== AIM OF THE TASK ==
Please output the line containing "приглашает жителей и гостей" and all lines that follow it in the data below, exactly, with no pictures.

== SUPPLIED RECORDS ==
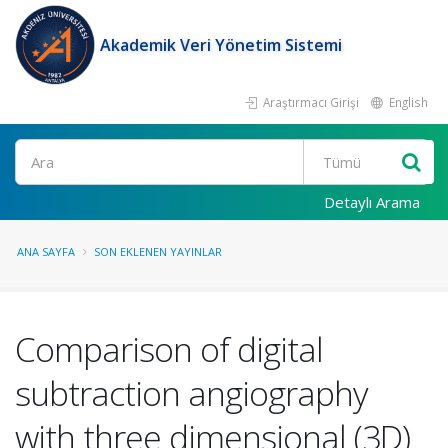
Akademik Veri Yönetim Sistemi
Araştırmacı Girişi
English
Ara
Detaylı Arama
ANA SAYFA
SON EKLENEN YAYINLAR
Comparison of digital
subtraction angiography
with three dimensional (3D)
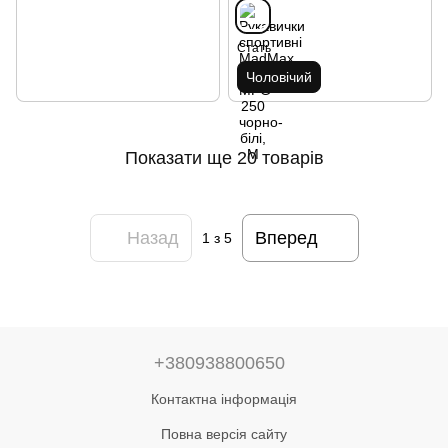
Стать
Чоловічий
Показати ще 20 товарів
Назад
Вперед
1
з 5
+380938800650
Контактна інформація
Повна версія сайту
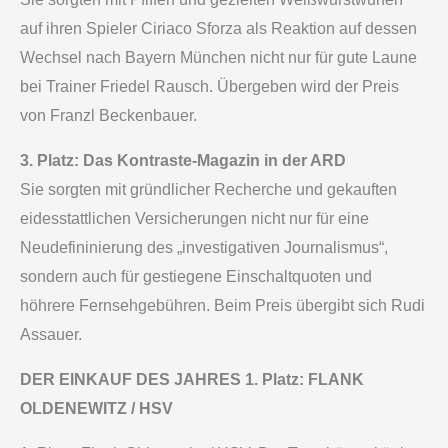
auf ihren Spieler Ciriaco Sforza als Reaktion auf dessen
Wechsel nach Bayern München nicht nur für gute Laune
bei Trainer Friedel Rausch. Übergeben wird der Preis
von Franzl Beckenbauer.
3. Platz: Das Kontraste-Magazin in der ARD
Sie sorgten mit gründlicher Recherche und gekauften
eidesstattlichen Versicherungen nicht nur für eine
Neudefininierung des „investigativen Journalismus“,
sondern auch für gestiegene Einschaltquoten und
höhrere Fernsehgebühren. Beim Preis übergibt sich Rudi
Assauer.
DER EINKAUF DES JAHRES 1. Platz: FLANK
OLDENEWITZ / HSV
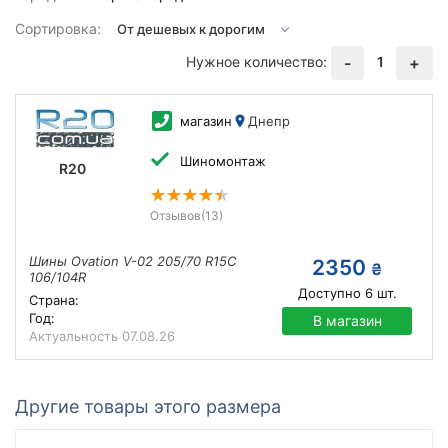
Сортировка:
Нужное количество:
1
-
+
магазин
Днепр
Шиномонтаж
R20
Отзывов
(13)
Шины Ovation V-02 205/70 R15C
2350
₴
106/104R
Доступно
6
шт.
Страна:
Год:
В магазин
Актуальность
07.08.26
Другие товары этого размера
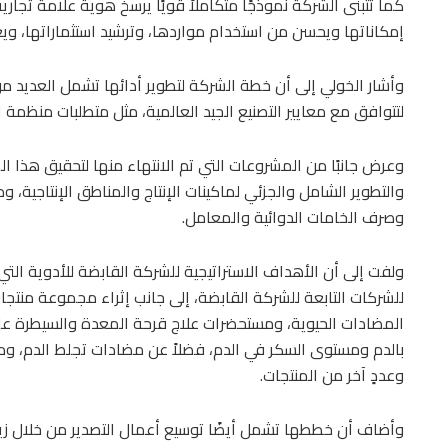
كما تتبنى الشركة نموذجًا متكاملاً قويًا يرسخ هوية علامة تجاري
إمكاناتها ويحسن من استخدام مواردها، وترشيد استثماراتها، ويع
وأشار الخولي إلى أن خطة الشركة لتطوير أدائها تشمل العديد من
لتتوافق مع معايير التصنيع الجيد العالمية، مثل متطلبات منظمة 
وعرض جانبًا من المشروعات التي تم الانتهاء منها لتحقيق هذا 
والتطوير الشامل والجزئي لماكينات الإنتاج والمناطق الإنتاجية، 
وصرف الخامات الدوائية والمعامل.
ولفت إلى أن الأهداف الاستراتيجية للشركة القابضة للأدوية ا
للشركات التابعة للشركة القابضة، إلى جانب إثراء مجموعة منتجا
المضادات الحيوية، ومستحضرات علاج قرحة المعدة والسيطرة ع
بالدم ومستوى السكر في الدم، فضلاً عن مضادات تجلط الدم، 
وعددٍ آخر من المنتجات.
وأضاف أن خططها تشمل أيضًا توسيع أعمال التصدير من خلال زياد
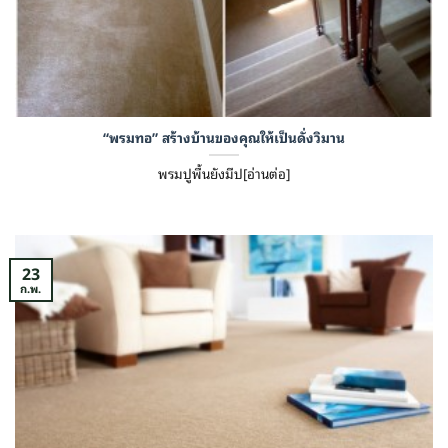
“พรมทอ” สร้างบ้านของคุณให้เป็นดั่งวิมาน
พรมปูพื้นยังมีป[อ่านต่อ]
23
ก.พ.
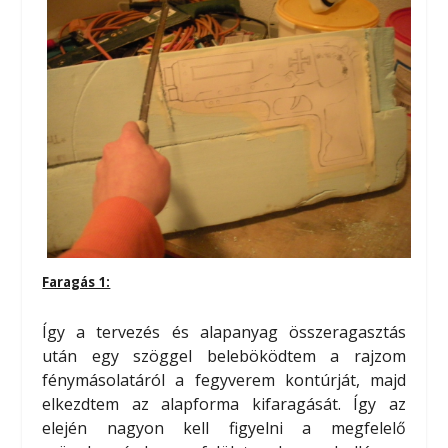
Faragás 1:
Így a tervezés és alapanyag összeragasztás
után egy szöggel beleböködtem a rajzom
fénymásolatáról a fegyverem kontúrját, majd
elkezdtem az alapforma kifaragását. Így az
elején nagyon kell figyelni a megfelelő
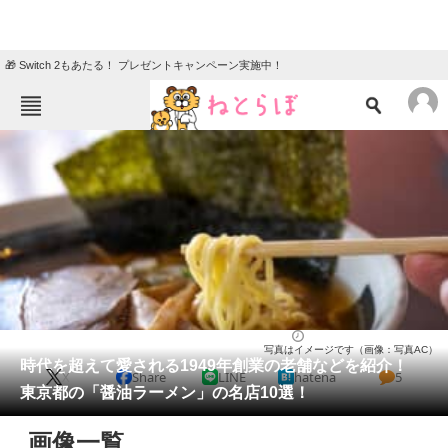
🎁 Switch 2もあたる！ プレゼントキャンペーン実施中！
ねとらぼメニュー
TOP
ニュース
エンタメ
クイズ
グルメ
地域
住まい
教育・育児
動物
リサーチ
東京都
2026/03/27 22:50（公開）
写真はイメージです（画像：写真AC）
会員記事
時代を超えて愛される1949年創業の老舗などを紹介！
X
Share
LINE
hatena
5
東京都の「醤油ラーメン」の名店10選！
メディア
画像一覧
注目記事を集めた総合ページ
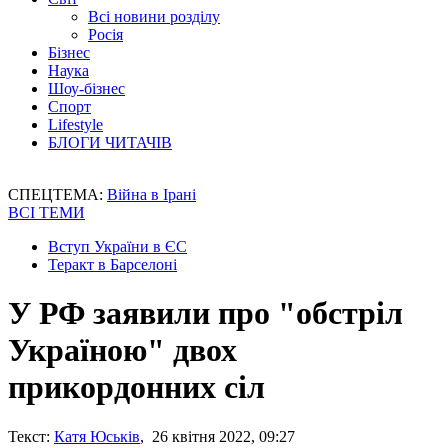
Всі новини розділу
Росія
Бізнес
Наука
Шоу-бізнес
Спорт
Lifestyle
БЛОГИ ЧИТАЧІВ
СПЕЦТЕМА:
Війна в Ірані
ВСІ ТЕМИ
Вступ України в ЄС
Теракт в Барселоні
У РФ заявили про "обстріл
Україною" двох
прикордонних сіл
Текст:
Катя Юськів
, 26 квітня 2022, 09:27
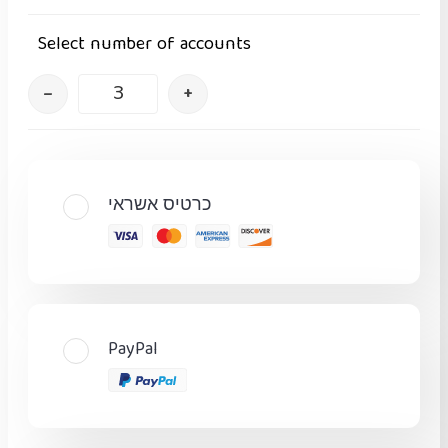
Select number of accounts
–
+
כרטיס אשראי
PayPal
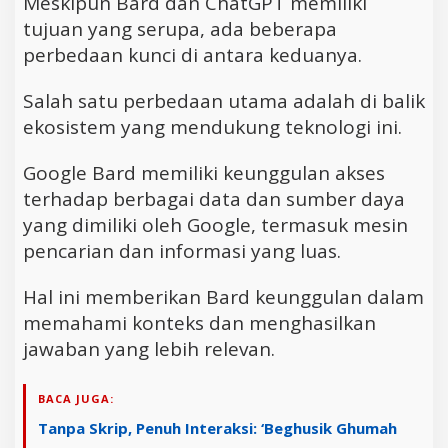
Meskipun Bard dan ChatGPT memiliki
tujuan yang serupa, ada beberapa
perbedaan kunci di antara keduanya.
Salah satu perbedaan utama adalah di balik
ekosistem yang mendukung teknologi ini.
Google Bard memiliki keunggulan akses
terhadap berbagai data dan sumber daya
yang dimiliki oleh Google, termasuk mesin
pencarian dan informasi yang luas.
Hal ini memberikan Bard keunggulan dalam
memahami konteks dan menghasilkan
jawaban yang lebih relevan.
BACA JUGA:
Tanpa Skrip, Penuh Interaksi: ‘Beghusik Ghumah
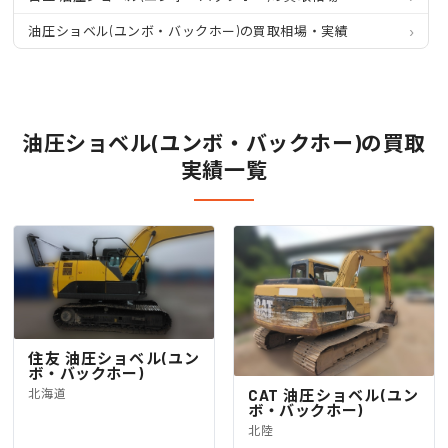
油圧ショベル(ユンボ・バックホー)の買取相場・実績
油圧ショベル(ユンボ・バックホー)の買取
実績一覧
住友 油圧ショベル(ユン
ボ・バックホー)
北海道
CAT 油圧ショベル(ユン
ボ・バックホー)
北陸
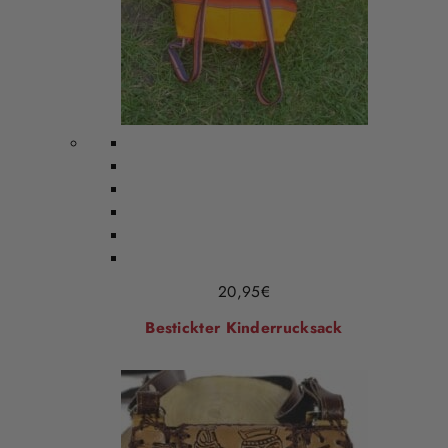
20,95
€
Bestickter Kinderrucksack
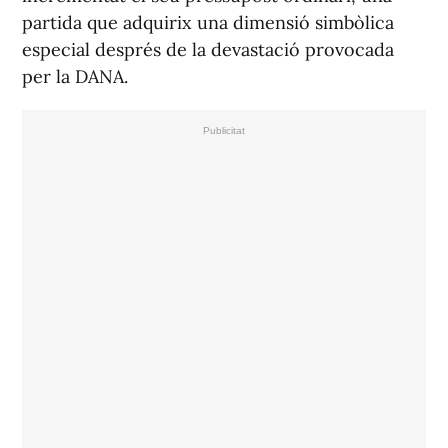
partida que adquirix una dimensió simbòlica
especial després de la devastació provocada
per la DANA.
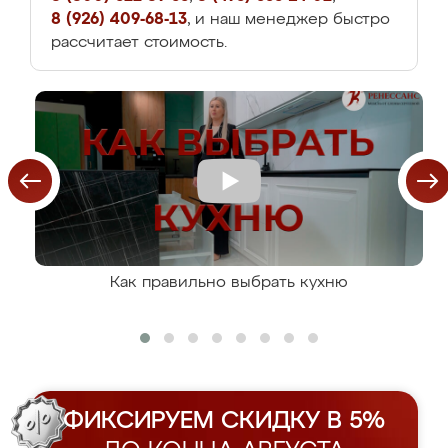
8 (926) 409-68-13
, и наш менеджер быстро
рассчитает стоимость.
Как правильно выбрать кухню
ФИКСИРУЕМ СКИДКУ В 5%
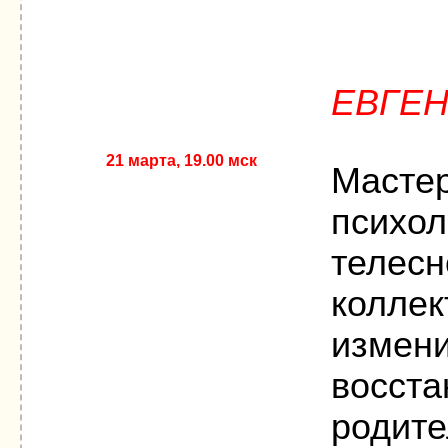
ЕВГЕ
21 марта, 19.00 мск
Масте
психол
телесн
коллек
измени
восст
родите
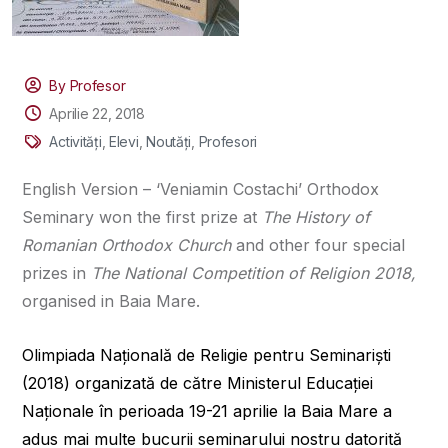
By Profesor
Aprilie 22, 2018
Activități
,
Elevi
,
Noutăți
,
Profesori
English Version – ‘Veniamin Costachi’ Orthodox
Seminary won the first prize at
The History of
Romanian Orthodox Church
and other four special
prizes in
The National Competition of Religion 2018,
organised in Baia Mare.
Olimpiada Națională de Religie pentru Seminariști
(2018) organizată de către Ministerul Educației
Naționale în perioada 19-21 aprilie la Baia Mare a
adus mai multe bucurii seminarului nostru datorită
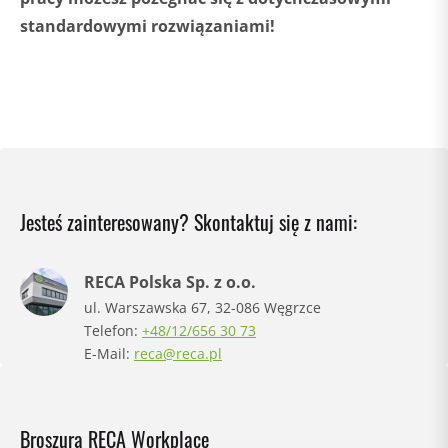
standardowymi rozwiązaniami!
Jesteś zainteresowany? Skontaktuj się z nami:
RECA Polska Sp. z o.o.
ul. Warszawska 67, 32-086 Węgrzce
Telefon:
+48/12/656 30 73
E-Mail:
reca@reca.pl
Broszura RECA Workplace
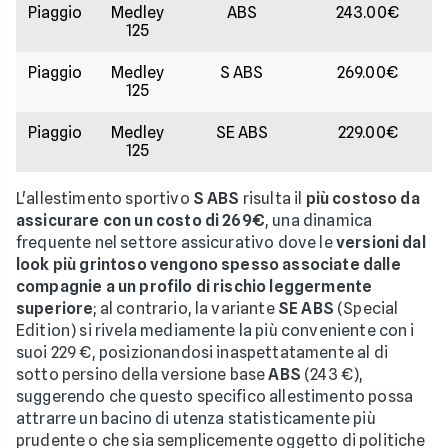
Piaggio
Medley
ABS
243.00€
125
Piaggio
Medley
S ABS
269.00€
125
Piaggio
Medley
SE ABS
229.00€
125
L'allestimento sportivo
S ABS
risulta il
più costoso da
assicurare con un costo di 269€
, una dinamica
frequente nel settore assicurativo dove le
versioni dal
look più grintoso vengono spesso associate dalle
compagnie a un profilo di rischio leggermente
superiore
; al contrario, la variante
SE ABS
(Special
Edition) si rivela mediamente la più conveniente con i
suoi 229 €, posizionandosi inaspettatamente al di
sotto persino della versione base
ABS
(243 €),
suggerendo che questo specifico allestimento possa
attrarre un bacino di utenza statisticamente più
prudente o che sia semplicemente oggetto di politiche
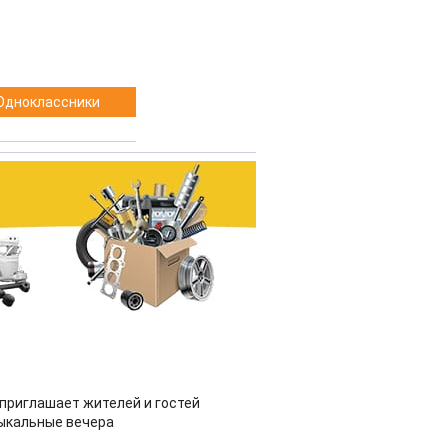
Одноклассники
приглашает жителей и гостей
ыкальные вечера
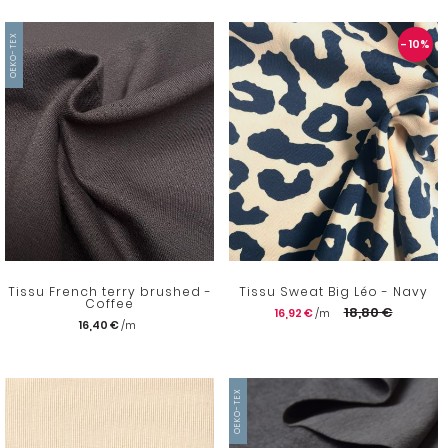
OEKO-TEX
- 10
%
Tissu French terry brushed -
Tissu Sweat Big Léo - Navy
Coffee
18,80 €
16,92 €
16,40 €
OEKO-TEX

== SOLVED EXERCISE ==
приглашает жителей и гостей
ыкальные вечера
OEKO-TEX
- 10
%
Tissu French terry brushed -
Tissu Sweat Big Léo - Navy
Coffee
18,80 €
16,92 €
16,40 €
OEKO-TEX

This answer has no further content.